La construction de la souveraineté alimentaire et le développement de l’agroécologie nécessitent des infrastructures sociales, physiques, économiques et financières, publiques, dédiées et permanentes.  Des types et des montants de financement appropriés et suffisants sont requis à plusieurs niveaux, afin de garantir que les petit·es producteur·rices de denrées alimentaires disposent des fonds et des autres ressources (telles que la terre, l’énergie et l’eau) nécessaires pour investir dans la production, la transformation, le stockage et la distribution/commercialisation. Dans le même temps, des environnements politiques favorables sont indispensables pour fournir les financements requis et renforcer les fondements sociaux, économiques et environnementaux de la souveraineté alimentaire et de l’agroécologie : les financements ne sauraient enfermer les petit·es producteur·rices de denrées alimentaires dans des cycles d’endettement, et les politiques doivent les protéger de la concurrence des entreprises agroalimentaires.

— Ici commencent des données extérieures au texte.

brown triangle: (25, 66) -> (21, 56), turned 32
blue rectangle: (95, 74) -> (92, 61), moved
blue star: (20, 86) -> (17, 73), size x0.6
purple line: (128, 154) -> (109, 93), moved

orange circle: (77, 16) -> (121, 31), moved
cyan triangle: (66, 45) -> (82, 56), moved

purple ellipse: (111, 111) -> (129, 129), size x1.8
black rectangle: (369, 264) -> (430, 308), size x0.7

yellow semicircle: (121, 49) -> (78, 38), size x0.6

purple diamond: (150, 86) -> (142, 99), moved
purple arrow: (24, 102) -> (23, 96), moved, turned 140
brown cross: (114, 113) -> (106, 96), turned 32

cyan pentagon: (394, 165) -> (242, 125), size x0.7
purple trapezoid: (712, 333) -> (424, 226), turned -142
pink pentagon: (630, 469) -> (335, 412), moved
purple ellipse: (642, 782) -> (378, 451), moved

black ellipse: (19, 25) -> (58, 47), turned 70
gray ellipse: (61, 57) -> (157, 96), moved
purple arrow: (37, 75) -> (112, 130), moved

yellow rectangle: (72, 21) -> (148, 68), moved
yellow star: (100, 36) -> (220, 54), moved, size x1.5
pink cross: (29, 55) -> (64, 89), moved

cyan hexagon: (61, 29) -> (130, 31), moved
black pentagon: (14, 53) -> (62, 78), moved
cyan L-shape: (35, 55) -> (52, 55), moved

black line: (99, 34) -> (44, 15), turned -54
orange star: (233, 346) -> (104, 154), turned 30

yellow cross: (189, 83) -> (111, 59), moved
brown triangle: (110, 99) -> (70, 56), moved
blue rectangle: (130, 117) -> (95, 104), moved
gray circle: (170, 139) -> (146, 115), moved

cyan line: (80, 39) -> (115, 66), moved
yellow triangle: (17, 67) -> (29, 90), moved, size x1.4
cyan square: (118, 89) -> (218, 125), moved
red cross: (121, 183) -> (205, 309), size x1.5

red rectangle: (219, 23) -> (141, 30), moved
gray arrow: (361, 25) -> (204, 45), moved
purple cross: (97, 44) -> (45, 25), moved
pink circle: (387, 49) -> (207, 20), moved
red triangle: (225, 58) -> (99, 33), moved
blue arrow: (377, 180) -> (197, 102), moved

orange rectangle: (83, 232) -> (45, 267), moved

Une mesure cruciale consiste à réorienter les budgets multilatéraux nationaux et mondiaux consacrés à l’alimentation, à l’agriculture et au climat, en abandonnant les systèmes alimentaires et les chaînes de valeur industriels et corporatistes au profit de la souveraineté alimentaire et de l’agroécologie. L’élimination des subventions directes et indirectes colossales que les entreprises agroalimentaires reçoivent pour la production, les exportations, le transport, la commercialisation et la protection contre leurs responsabilités socio-environnementales libérera d’énormes quantités d’argent à différents niveaux, qui pourront être utilisées pour financer l’infrastructure nécessaire à la souveraineté alimentaire.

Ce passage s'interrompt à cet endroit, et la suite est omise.